During the second quarter, VCs invested just under $3 billion in network start-ups, completing 423 deals nationwide. This follows on the heels of $2.8 billion invested in 399 network start-ups during the first quarter.

Overall, early-stage investments in the network industry are holding steady. For the last eight quarters, VC investments in network hardware, software and telecommunications services have ranged between $2.5 billion and $3 billion, with anywhere from 350 to 435 deals completed.

These figures are from the quarterly MoneyTree Report by PricewaterhouseCoopers and the National Venture Capital Association, which is based on data from Thomson Financial. Network World receives a special cut of the MoneyTree report that is focused on the network industry.

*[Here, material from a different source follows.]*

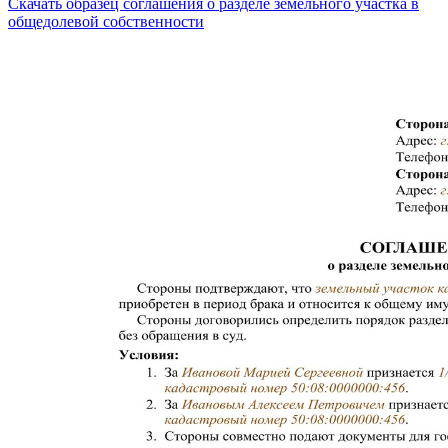
Скачать образец соглашения о разделе земельного участка в
общедолевой собственности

“We’ve seen a relatively flat quarter again,’’ says Tracy Lefteroff, global managing partner of the venture capital practice at PricewaterhouseCoopers. “We haven’t really recovered from the meltdown following 2001.’’

At its peak in the second quarter of 2000, VCs invested $18 billion in network-related ventures.

Several factors are holding back network start-ups:

* Industry consolidation: Major telecommunications carriers such as AT&T and BellSouth have announced plans to merge, along with network hardware vendors Alcatel and Lucent Technologies. That means there will be fewer service providers to purchase network equipment, and fewer network equipment vendors to buy components.

* Top-heavy M&A market: Network industry merger and acquisition activity is focused on very large deals. VCs are looking for more activity on the low end, with more small businesses getting acquired.

* Weak IPO market: Vonage, a once high-flying VoIP service provider, held its initial public offering this spring, and it was a huge disappointment. Network industry experts looked to Vonage as a bellwether to generate interest in the telecom area, but it has failed to do so.

Nonetheless, Lefteroff remains optimistic about the long-term opportunities for network start-ups.

“As Internet use continues to grow and as entrepreneurs continue to develop new ways to deploy some of the network capacity that was developed over the last few years, we will see some return to the activity levels we saw a few years back,’’ he says. “I don’t know when that will be. Everybody’s waiting to see what is going to be the next wave of new technology or use that’s going to re-kindle interest.’’

Software remains hot, with 187 deals completed in that area for a total of $1 billion. It was the largest single industry category, with many of the deals involving software-as-service start-ups that are dependent on the Internet.

Another strong area is Internet-specific ventures, where a company’s business model is dependent on the Internet. Start-ups in this segment captured $916 million in funding during the second quarter, and 143 deals were closed.